# [Task prompt]
Of the records that follow, copy only the lines from the line containing "forum pour les techniciens informatiques" to the line containing "peut être bénéfique", both included, exactly as written.

# [The data]
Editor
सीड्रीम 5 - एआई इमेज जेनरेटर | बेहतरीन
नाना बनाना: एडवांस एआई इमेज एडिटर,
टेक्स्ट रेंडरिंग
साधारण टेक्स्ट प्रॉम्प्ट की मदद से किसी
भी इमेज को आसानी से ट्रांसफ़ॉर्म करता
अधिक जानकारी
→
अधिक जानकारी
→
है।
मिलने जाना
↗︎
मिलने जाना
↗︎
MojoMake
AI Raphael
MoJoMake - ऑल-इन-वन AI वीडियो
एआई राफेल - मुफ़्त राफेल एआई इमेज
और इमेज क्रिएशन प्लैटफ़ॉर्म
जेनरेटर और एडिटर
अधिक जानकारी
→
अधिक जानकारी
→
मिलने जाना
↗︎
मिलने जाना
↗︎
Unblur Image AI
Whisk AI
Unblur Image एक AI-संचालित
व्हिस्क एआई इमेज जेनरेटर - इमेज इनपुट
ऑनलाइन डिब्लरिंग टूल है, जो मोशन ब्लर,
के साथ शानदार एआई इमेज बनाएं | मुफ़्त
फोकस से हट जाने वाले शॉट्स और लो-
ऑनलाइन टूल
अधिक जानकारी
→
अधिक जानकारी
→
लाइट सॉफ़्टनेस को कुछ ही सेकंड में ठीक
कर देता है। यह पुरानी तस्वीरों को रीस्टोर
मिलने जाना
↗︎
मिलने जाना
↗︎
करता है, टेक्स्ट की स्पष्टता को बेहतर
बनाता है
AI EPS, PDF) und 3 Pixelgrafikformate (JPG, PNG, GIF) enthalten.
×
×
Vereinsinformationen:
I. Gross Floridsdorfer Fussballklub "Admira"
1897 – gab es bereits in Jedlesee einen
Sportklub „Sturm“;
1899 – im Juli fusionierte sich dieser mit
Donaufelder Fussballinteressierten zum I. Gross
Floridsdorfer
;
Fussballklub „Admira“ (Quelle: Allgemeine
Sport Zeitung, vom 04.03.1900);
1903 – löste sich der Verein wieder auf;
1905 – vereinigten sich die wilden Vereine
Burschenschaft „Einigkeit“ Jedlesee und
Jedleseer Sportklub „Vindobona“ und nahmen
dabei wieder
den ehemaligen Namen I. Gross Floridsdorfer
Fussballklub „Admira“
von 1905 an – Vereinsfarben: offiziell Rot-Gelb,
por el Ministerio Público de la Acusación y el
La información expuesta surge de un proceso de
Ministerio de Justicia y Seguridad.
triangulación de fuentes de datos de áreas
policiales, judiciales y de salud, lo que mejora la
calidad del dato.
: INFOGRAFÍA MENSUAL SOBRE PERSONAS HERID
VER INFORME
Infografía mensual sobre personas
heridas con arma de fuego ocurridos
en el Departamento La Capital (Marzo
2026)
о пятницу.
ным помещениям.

---

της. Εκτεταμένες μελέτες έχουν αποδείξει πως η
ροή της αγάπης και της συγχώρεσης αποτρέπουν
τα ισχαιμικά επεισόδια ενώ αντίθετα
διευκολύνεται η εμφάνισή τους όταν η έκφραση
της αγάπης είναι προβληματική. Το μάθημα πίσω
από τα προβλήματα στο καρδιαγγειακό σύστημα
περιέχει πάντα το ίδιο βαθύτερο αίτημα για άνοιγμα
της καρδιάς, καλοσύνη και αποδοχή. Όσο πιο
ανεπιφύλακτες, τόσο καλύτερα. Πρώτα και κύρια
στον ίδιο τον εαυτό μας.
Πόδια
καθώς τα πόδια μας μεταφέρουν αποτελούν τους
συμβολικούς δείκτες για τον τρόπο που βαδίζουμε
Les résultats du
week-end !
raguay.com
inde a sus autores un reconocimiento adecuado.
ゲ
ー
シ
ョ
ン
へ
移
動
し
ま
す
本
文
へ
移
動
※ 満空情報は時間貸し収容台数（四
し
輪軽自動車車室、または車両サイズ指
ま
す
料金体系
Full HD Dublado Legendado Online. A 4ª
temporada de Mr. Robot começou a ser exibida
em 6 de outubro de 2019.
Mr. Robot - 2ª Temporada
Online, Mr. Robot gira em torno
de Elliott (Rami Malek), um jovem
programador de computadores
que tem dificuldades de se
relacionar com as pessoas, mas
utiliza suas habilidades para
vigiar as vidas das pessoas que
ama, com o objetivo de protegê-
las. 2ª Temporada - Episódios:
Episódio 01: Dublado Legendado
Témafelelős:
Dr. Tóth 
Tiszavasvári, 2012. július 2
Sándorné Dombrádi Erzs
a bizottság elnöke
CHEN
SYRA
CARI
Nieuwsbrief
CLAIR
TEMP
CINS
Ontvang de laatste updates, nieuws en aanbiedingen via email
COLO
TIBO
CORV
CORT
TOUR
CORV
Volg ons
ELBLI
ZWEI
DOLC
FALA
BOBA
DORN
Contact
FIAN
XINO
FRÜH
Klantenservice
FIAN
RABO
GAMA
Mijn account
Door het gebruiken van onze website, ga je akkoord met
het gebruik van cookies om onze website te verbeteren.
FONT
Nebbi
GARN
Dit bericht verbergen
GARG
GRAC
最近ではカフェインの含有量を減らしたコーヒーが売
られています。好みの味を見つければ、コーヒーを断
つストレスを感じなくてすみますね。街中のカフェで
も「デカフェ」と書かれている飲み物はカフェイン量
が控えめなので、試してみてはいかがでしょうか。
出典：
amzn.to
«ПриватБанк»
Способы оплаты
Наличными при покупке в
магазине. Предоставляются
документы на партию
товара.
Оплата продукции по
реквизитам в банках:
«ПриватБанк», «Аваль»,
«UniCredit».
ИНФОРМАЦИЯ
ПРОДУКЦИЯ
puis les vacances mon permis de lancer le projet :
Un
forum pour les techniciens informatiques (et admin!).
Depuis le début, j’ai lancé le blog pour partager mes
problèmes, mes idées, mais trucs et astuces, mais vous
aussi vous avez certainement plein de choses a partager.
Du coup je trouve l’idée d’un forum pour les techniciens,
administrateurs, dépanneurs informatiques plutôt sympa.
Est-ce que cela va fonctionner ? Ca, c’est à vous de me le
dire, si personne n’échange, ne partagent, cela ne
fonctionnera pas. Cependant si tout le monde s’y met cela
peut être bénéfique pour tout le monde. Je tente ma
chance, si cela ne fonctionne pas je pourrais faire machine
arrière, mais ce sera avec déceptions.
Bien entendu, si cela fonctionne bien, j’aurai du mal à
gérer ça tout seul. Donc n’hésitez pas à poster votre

# [Result of the exercise]
forum pour les techniciens informatiques (et admin!).
Depuis le début, j’ai lancé le blog pour partager mes
problèmes, mes idées, mais trucs et astuces, mais vous
aussi vous avez certainement plein de choses a partager.
Du coup je trouve l’idée d’un forum pour les techniciens,
administrateurs, dépanneurs informatiques plutôt sympa.
Est-ce que cela va fonctionner ? Ca, c’est à vous de me le
dire, si personne n’échange, ne partagent, cela ne
fonctionnera pas. Cependant si tout le monde s’y met cela
peut être bénéfique pour tout le monde. Je tente ma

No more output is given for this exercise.